Task prompt => The stretch from the line with "pixels, height=2576 pixels." through the line with "The height and width of the screenshot is (2576, 595)." in the records below: write it out exactly, and nothing else.

Top of Information

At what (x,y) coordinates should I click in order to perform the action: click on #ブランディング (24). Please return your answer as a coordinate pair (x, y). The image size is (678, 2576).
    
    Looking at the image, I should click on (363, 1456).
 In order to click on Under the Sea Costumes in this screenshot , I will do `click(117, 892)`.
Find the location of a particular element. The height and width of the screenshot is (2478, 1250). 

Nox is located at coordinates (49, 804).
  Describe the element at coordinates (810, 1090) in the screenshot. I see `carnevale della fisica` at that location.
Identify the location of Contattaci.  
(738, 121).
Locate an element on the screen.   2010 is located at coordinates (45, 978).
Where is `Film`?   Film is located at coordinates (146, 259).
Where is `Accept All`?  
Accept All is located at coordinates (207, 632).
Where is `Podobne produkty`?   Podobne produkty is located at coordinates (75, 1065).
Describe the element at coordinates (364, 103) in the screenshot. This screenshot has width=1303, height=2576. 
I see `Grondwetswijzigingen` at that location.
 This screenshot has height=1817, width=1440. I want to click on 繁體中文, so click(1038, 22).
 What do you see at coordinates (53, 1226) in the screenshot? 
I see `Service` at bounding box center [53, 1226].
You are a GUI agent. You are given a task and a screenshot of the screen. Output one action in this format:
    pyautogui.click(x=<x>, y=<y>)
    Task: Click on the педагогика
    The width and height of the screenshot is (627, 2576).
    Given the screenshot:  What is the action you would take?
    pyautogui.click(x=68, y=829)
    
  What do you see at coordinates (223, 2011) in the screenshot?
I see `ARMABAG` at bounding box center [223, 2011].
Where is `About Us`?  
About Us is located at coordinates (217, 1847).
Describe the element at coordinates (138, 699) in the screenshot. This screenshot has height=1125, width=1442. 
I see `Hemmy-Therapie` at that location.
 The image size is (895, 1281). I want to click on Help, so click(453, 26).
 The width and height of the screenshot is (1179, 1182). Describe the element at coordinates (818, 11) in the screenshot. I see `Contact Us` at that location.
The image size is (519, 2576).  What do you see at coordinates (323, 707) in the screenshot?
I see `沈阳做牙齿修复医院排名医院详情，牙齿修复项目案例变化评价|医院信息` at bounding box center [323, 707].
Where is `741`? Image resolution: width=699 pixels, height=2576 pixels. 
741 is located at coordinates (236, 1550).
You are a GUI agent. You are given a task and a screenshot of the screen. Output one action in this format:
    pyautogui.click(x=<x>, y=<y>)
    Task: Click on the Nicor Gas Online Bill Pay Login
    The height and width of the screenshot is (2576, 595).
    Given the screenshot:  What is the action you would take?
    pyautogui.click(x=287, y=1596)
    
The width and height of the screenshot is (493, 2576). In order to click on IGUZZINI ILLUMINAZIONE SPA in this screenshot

Bottom of Information

Answer space =>
Where is `741`? Image resolution: width=699 pixels, height=2576 pixels. 
741 is located at coordinates (236, 1550).
You are a GUI agent. You are given a task and a screenshot of the screen. Output one action in this format:
    pyautogui.click(x=<x>, y=<y>)
    Task: Click on the Nicor Gas Online Bill Pay Login
    The height and width of the screenshot is (2576, 595).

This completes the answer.